◆ **ACTIVITY**
Only the lines from the one containing "Itemize the app" through the end of the entries are to be copied, exactly and without pictures, please.

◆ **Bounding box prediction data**
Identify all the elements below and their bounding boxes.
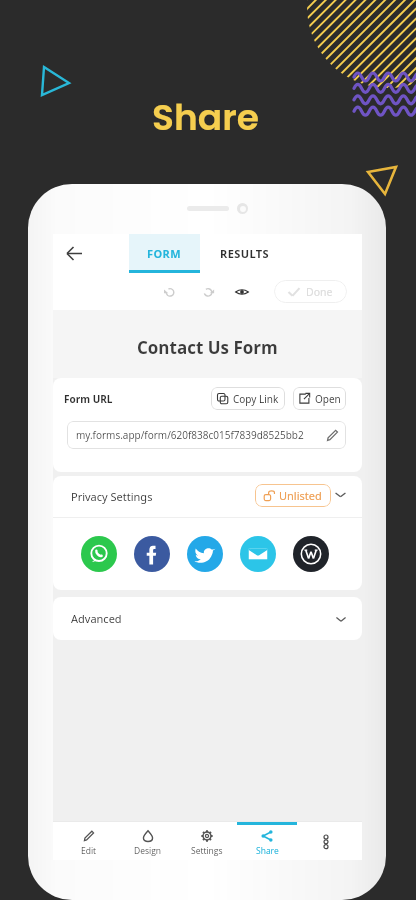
button[interactable]: Undo [155,273,183,310]
staticText: Copy Link [233,392,279,406]
button[interactable]: Back [58,234,90,273]
button[interactable]: my.forms.app/form/620f838c015f7839d8525b… [67,421,346,449]
button[interactable]: Copy Link [211,387,285,410]
staticText: RESULTS [220,246,270,261]
staticText: Privacy Settings [71,489,153,504]
staticText: Advanced [71,611,122,626]
staticText: my.forms.app/form/620f838c015f7839d8525b… [76,428,304,442]
button[interactable]: Done [274,280,347,303]
button[interactable]: Redo [193,273,221,310]
button[interactable]: Settings [177,822,237,860]
staticText: Open [315,392,341,406]
button[interactable]: FORM [129,234,200,273]
button[interactable]: Preview [228,273,256,310]
button[interactable]: Share [237,822,297,860]
button[interactable]: Edit [59,822,119,860]
staticText: Unlisted [279,488,322,503]
button[interactable]: WhatsApp [81,536,117,572]
staticText: FORM [147,246,182,261]
button[interactable]: Privacy Settings [53,476,362,517]
staticText: Done [306,285,333,299]
button[interactable]: More options [306,822,346,860]
staticText: Share [256,845,279,857]
button[interactable]: Unlisted [255,484,331,507]
other: Expand privacy settings [334,488,347,501]
staticText: Share [152,92,259,142]
staticText: Design [134,845,162,857]
button[interactable]: Email [240,536,276,572]
button[interactable]: Design [118,822,178,860]
button[interactable]: RESULTS [200,234,290,273]
staticText: Form URL [64,392,113,406]
staticText: Contact Us Form [137,336,278,359]
staticText: Settings [191,845,223,857]
button[interactable]: WordPress [293,536,329,572]
staticText: Edit [81,845,97,857]
button[interactable]: Open [293,387,346,410]
button[interactable]: Twitter [187,536,223,572]
button[interactable]: Advanced [53,597,362,640]
button[interactable]: Facebook [134,536,170,572]
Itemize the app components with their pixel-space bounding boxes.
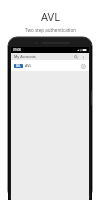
staticText: My Accounts xyxy=(14,54,36,59)
button[interactable]: More options xyxy=(80,54,86,60)
button[interactable]: AVL xyxy=(11,60,89,71)
staticText: AVL xyxy=(16,64,21,68)
staticText: AVL xyxy=(25,63,32,68)
staticText: Two step authentication xyxy=(25,27,76,33)
staticText: AVL xyxy=(41,9,60,24)
button[interactable]: Refresh code xyxy=(80,63,86,69)
button[interactable]: Search xyxy=(73,54,79,60)
staticText: 09:06 xyxy=(13,48,22,52)
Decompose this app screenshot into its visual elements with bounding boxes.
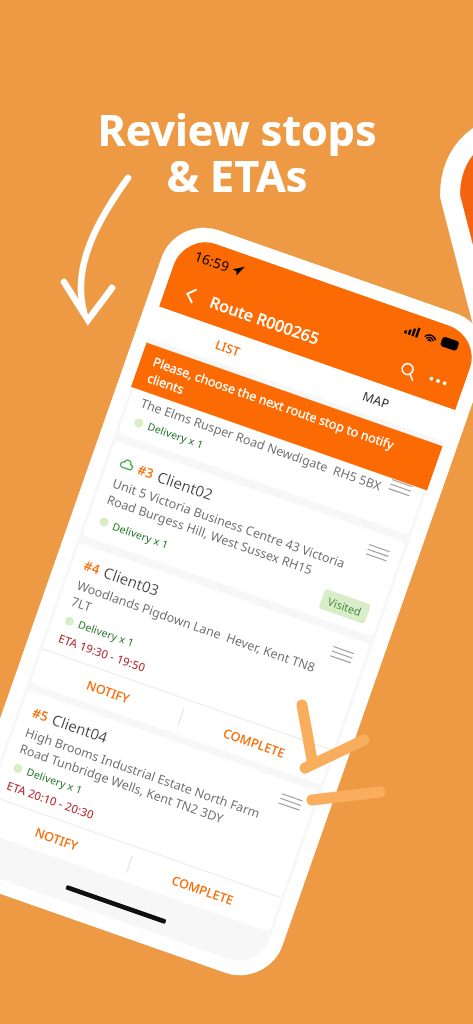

◆ **ANSWER BELOW**
Itemize the app components with their pixel-space bounding boxes.
staticText: My Accounts xyxy=(14,54,36,59)
button[interactable]: More options xyxy=(80,54,86,60)
button[interactable]: AVL xyxy=(11,60,89,71)
staticText: AVL xyxy=(16,64,21,68)
staticText: AVL xyxy=(25,63,32,68)
staticText: Two step authentication xyxy=(25,27,76,33)
staticText: AVL xyxy=(41,9,60,24)
button[interactable]: Refresh code xyxy=(80,63,86,69)
button[interactable]: Search xyxy=(73,54,79,60)
staticText: 09:06 xyxy=(13,48,22,52)
Decompose this app screenshot into its visual elements with bounding boxes.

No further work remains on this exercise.